Huge public debt the biggest threat to growth, says Lagarde

12 Oct 12
Tackling the biggest global public debt since the Second World War requires fiscal adjustments that don’t damage growth, the managing director of the International Monetary Fund said today.

By Nick Mann | 12 October 2012

Tackling the biggest global public debt since the Second World War requires fiscal adjustments that don’t damage growth, the managing director of the International Monetary Fund said today.

Christine Lagarde told the IMF and World Bank’s annual meeting in Tokyo, Japan, that the global economy had been put ‘in jeopardy’ by the ‘huge legacy’ of public debt, which now averaged 110% of gross domestic product in advanced economies.

‘This leaves governments highly exposed to subtle shifts in confidence,’ she said. ‘It also ties their hands, especially as they seek to build the infrastructure of the twenty-first century while respecting social promises. The needs of rapidly ageing populations will add to these pressures.

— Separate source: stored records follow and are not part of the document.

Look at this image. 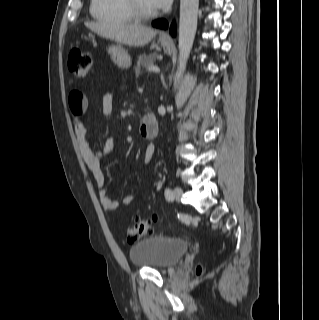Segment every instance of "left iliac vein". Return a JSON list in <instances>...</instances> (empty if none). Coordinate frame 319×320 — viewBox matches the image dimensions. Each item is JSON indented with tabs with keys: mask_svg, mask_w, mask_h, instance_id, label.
Returning <instances> with one entry per match:
<instances>
[{
	"mask_svg": "<svg viewBox=\"0 0 319 320\" xmlns=\"http://www.w3.org/2000/svg\"><path fill=\"white\" fill-rule=\"evenodd\" d=\"M182 194H183L182 189L179 187H176L173 191V198L177 201H180Z\"/></svg>",
	"mask_w": 319,
	"mask_h": 320,
	"instance_id": "left-iliac-vein-1",
	"label": "left iliac vein"
}]
</instances>
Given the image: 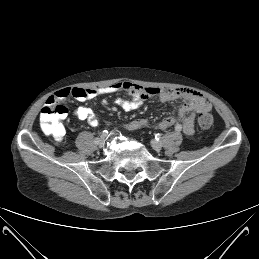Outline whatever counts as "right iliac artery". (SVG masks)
<instances>
[{
  "mask_svg": "<svg viewBox=\"0 0 259 259\" xmlns=\"http://www.w3.org/2000/svg\"><path fill=\"white\" fill-rule=\"evenodd\" d=\"M92 141H93L94 143H97V142L99 141V137H98V136H94V137L92 138Z\"/></svg>",
  "mask_w": 259,
  "mask_h": 259,
  "instance_id": "82829eb1",
  "label": "right iliac artery"
}]
</instances>
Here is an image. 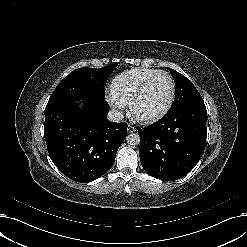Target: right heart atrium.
Here are the masks:
<instances>
[{
	"mask_svg": "<svg viewBox=\"0 0 247 247\" xmlns=\"http://www.w3.org/2000/svg\"><path fill=\"white\" fill-rule=\"evenodd\" d=\"M107 101L109 105L116 111V112H121L123 111L125 104L122 103L119 99L115 98L114 96L110 95L107 98Z\"/></svg>",
	"mask_w": 247,
	"mask_h": 247,
	"instance_id": "d8ad5b80",
	"label": "right heart atrium"
}]
</instances>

‘One lesson is clear from history – reducing public debt is incredibly difficult without growth. High debt, in turn, makes it harder to get growth,’ she added.

Getting beyond the economic crisis and boosting growth required appropriate monetary policy, completion of banking sector reform and structural reforms, Lagarde said.

This involved the ‘right pace’ of fiscal adjustment, being ‘mindful of not undercutting growth but with solid and realistic plans to bring debt down over the medium term’.

But Lagarde warned on banking reform, she feared momentum was being lost ‘both on implementing the agreed reforms and on making more progress in areas like derivatives, shadow banking and too-important-to-fail institutions’.

Individual countries’ actions should be complemented by a rebalancing of global demand towards ‘dynamic’ emerging markets, she added.

Yesterday, Lagarde also indicated her support for countries to be given more time to reduce their deficits rather than introducing heavily frontloaded adjustment programmes.

‘Instead of frontloading heavily, it is sometimes better, given circumstances and the fact that many countries at the same time go through that same set of policies with a view to reducing their deficit, it is sometimes better to have a bit more time.’

This was what the IMF had advocated for Portugal, Spain and Greece, she noted. Earlier this week, the IMF warned that countries’ debt-reduction policies were weighing heavily on the global economy recovery.